I realized yesterday why people go traveling; there's something so gloriously alluring about getting to a place and a point where you don't understand a thing that's going on.
After a frenetic few days in Hong Kong---where we accepted invitations to lunch and dinner from family friends and rides in chauffeur-driven Lexuses (Lexi?) by telling ourselves that we were still just easing into this whole traveling lark---we arrived in Shanghai in the middle of a sultry Friday afternoon. And my god, did we arrive.

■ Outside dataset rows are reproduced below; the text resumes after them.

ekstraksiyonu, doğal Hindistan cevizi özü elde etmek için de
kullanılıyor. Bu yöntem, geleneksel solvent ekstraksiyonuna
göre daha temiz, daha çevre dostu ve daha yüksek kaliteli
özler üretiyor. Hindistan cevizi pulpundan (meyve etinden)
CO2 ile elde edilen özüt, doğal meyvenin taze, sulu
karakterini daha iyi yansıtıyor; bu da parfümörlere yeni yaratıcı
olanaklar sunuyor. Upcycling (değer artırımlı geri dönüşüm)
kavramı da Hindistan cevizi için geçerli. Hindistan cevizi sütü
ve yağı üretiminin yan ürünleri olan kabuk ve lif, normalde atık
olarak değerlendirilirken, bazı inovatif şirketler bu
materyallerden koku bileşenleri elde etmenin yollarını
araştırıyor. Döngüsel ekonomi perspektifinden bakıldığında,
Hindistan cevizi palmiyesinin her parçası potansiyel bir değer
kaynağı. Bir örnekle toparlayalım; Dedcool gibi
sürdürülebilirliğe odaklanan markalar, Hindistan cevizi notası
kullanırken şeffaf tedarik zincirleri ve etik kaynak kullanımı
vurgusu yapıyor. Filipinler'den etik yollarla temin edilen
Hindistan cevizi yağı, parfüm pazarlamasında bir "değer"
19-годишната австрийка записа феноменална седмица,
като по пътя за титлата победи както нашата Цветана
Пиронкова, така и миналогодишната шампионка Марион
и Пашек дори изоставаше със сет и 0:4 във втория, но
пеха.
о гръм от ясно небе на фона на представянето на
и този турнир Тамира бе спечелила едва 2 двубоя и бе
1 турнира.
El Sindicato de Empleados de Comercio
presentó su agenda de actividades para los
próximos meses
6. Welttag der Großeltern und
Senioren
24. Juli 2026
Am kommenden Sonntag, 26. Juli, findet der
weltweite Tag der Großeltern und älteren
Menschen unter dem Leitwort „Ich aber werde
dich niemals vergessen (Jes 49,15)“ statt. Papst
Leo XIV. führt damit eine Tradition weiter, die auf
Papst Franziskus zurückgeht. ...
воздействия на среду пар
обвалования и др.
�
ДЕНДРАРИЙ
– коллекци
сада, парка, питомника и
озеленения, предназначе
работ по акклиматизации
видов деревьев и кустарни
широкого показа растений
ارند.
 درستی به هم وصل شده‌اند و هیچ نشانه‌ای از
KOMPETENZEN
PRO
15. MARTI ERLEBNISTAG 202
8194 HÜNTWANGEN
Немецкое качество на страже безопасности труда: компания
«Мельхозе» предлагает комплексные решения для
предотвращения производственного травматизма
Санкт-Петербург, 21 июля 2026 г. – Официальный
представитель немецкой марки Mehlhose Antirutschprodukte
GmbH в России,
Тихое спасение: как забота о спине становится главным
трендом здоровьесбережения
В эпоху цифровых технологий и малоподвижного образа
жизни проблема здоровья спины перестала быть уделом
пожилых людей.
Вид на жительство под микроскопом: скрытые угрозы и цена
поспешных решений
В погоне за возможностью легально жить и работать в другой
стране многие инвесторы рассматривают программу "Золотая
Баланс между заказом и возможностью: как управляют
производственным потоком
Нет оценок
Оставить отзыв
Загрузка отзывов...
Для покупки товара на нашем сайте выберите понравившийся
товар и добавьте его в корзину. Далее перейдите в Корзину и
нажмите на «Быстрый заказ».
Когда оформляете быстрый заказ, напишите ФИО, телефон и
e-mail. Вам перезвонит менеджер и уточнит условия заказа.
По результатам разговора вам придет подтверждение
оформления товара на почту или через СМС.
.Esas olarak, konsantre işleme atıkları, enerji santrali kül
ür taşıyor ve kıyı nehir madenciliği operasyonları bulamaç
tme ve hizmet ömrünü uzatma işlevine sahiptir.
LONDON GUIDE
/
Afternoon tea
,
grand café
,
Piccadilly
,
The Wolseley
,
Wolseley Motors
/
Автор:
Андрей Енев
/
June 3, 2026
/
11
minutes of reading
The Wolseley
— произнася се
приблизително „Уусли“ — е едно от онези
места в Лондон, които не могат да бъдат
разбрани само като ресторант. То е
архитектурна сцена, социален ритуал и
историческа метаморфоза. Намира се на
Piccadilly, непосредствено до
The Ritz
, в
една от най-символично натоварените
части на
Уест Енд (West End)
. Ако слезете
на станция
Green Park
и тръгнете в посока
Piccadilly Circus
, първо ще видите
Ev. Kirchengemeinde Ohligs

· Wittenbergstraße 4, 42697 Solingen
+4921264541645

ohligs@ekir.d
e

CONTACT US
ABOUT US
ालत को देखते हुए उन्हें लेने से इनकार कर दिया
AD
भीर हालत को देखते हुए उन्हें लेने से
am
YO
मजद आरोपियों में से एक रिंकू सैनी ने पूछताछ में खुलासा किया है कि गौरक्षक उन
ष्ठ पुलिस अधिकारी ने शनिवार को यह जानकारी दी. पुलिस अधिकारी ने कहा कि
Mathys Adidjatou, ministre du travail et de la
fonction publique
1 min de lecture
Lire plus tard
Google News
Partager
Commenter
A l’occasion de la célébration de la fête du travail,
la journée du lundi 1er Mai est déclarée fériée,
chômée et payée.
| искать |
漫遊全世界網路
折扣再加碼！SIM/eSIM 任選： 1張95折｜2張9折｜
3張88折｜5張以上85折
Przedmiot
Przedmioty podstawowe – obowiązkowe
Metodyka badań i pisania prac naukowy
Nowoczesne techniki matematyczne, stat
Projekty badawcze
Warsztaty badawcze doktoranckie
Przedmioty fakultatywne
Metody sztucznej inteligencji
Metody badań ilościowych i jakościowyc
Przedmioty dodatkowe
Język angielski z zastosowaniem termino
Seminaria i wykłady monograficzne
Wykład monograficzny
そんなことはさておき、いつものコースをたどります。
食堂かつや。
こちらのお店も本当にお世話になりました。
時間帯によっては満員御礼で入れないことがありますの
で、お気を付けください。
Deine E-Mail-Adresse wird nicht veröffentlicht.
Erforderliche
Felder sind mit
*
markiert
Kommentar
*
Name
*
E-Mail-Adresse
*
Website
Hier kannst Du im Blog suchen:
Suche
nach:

I expect I'd never really thought about the fact that no-one would speak any English at all here, in this coastal city nicknamed The Whore of the Orient. I may have suspected it, of course, but I pushed the thought aside, confident in the fact that in a city with at least 25 branches of Starbucks, we'd have no problem asking for a Metro ticket. And I was horribly, horribly wrong. Being released from the station into a swarm of people who all know where they're going when all you have is a computer prinout reading "Captain Hostel, Zhang Yang Road, we look forward to your visit!" is really no fun at all. Thanks to an exceedingly kind woman whom we accosted at the turnstiles, and who walked halfway from the Metro station with us to try and find the road we needed, and also to a doorman named Ted at a posh hotel we weren't staying at---who, in addition to calling five of his buddies from the concierge to help us, also pulled his cell phone out of his pocket to call our cheap hostel and find out where they were located---we finally made it to a place with clean sheets where we could drop our bags and explore. In an inspired show of foresight, I also had the woman at the front desk write "no seafood please!" in Chinese characters so I could brandish it in my waiter's face when the time came. Later, I sank to the lowest depths of my particular brand of embarrassing tourism when I opened the Lonely Planet China to the "how to get around" section, and pointed to the Chinese characters for "where can I get online, please?" This was met by peals of laughter and general smirking, but it did get me to a dirty, dark, smoky, smelly room on the top floor of a dingy department store, where a hundred Chinese men sat with the curtains closed, playing an online version of Dungeons and Dragons. I was the only woman in there. And also the only person not operating under the name of Xanadu and pretending to be a wizard.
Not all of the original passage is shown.